What the task asks:
Would you please return every line from the listing that contains the word "flere"?

BEGIN Material to process

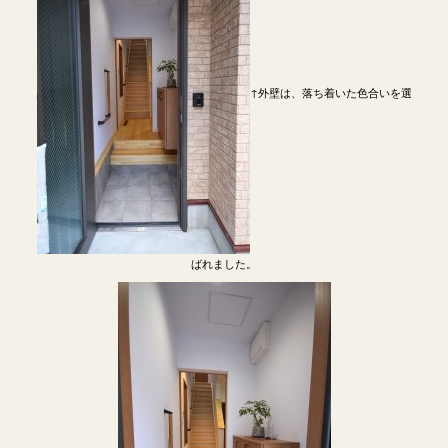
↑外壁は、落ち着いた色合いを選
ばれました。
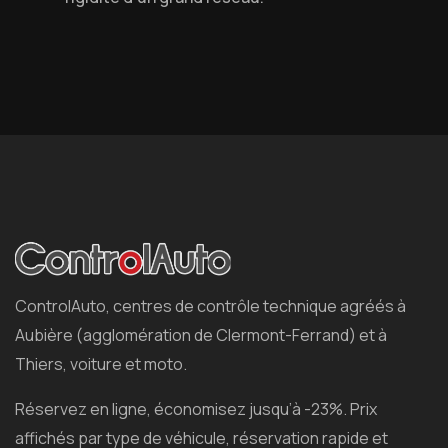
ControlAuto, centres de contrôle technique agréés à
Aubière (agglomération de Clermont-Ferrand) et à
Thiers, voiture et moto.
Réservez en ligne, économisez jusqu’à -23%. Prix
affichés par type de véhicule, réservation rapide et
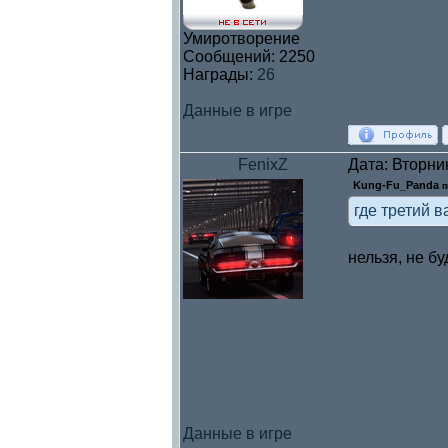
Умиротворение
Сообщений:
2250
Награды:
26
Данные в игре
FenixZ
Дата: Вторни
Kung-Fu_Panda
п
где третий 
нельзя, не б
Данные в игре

END Material to process
BEGIN Material to process

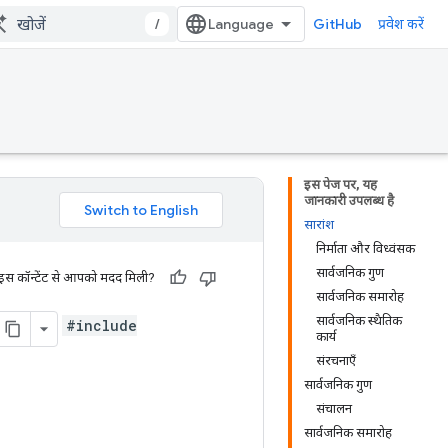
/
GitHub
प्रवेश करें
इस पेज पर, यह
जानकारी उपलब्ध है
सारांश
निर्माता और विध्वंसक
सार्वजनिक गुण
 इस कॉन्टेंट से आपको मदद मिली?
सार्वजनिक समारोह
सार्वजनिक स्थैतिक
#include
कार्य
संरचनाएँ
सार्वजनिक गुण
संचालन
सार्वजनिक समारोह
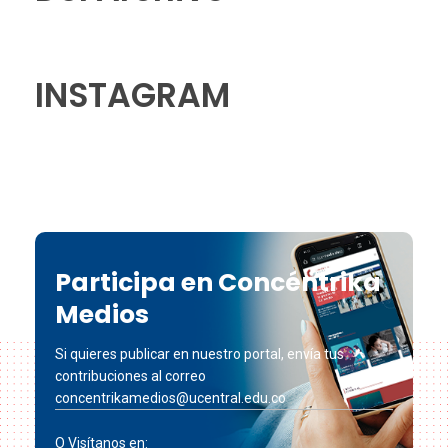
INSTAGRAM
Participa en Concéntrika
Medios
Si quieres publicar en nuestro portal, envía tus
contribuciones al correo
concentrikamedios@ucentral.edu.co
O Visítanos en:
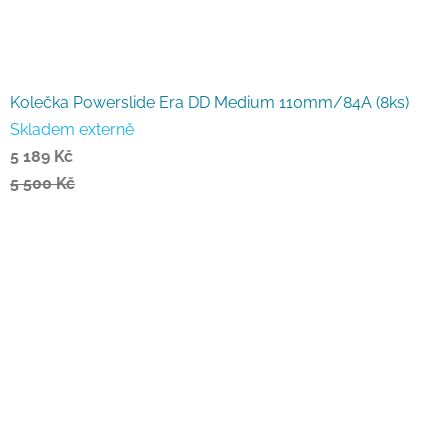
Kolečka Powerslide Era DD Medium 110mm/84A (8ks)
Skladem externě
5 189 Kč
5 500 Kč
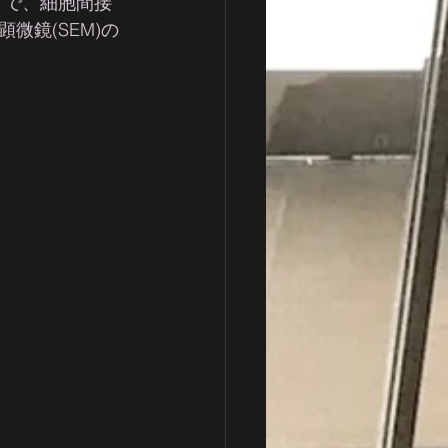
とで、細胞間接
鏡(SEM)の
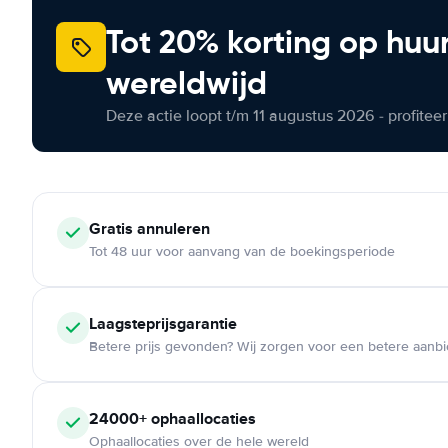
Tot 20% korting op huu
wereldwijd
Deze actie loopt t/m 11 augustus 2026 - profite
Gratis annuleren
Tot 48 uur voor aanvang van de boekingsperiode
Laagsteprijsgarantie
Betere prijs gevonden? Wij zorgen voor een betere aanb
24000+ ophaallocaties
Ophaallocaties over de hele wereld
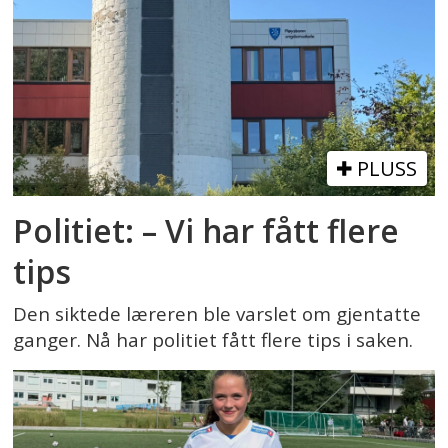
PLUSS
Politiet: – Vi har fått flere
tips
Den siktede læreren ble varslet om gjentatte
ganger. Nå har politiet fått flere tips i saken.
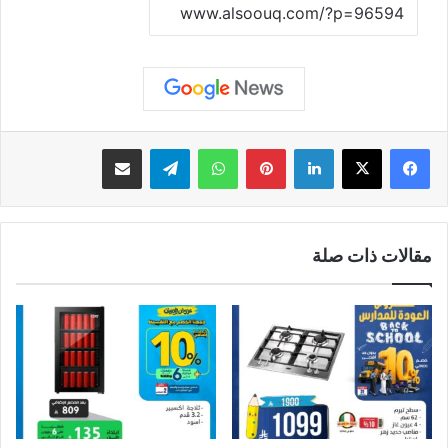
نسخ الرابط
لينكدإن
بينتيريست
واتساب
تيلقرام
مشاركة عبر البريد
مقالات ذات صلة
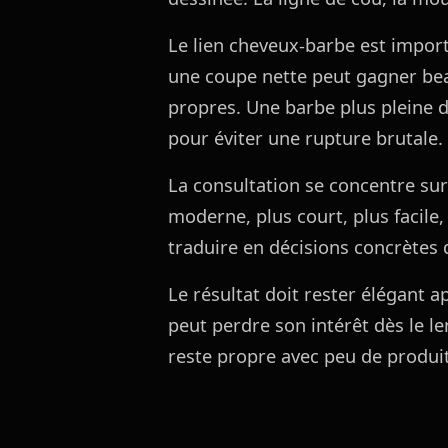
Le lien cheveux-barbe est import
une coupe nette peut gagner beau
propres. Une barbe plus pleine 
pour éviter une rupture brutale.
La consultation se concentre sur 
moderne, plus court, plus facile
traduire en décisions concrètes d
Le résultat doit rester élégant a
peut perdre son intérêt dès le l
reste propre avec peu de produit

END Material to process

Output of the task:
Politiet: – Vi har fått flere
ganger. Nå har politiet fått flere tips i saken.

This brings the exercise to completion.